We use a small number of logistics providers for substantially all of our product delivery to both distributors and retailers. This approach allows us to reduce order fulfillment time, reduce shipping costs and improve inventory flexibility.
Competition
We compete against established, well-known sellers of speakers and sound systems such as Bang & Olufsen, Bose, Samsung (and its subsidiaries Harman International and JBL), Sony and Sound United (and its subsidiaries Denon and Polk), and against developers of voice-enabled speakers and other voice-enabled products such as Amazon, Apple and Google. In some cases, our competitors are also our partners in our product development and resale and distribution channels. Many of our competitors have significant market share, diversified product lines, well-established supply and distribution systems, strong worldwide brand recognition, loyal customer bases and significant financial, marketing, research, development and other resources.
The principal competitive factors in our market include:
•brand awareness and reputation;
•breadth of product offering;
•price;
•sound quality;
•multi-room and wireless capabilities;
•customer support;
•product quality and design;
•ease of setup and use; and
•network of technology and content partners.
We believe we compete favorably with our competitors on the basis of the factors described above.
Intellectual property
Intellectual property is an important aspect of our business, and we seek protection for our intellectual property as appropriate.

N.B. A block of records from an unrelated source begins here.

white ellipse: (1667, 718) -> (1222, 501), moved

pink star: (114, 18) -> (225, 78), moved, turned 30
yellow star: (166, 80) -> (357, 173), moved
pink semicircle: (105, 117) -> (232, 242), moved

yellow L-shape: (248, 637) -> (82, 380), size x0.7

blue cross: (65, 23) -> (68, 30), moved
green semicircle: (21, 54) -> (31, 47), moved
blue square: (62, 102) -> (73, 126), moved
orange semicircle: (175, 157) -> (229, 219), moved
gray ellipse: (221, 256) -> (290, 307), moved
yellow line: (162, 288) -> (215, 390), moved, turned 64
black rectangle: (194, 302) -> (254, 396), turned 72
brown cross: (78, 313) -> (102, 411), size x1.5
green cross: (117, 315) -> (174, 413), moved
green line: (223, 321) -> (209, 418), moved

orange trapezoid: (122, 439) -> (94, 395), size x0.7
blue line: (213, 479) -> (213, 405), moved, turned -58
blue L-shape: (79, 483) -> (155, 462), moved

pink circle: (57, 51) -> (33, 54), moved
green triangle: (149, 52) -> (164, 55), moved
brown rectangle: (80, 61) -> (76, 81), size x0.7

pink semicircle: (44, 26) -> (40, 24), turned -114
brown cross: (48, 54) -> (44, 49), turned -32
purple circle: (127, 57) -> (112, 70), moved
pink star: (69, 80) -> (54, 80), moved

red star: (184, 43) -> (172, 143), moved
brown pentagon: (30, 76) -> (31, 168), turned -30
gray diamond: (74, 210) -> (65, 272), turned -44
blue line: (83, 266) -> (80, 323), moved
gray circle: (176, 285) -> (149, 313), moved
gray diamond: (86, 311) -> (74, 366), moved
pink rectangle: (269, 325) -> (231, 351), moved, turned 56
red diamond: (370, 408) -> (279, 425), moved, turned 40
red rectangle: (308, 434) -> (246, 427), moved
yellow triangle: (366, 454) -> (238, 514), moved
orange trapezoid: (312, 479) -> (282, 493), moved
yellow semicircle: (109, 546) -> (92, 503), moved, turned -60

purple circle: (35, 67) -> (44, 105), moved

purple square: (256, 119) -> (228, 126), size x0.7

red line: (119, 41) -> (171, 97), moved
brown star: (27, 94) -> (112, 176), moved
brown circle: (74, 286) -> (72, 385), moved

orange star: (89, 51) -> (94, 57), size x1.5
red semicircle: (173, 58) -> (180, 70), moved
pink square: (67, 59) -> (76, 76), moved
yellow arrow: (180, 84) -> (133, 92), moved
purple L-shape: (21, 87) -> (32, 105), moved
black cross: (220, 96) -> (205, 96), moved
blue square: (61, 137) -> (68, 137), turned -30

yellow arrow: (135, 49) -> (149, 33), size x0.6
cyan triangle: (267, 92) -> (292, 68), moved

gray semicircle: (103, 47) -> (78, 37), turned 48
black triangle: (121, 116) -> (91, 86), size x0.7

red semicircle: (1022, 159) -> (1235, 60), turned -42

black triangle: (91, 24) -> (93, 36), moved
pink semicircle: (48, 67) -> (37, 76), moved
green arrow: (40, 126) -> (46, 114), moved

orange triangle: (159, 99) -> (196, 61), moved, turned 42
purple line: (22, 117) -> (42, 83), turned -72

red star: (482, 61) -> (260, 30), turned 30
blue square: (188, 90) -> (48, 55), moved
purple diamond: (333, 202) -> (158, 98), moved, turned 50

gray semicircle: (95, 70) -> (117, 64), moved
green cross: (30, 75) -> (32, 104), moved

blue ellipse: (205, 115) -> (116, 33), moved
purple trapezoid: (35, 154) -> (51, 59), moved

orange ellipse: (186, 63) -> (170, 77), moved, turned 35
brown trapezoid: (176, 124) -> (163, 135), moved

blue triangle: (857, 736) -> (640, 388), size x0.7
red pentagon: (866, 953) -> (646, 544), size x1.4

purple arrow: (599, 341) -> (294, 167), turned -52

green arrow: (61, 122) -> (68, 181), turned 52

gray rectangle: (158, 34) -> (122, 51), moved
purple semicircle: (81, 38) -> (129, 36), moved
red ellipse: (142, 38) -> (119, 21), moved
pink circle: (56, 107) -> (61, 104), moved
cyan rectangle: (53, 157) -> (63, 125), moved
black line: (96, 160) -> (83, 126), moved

To establish and protect our proprietary rights, we rely upon a combination of patent, copyright, trade secret and trademark laws and contractual restrictions such as confidentiality agreements, licenses and intellectual property assignment agreements. We maintain a policy requiring our employees, contractors, consultants and other third parties to enter into confidentiality and proprietary rights agreements to control access to our proprietary information. These laws, procedures and restrictions provide only limited protection, and any of our intellectual property rights may be challenged, invalidated, circumvented, infringed or misappropriated. Furthermore, the laws of certain countries do not protect proprietary rights to the same extent as the laws of the United States, and we therefore may be unable to protect our proprietary technology in certain jurisdictions.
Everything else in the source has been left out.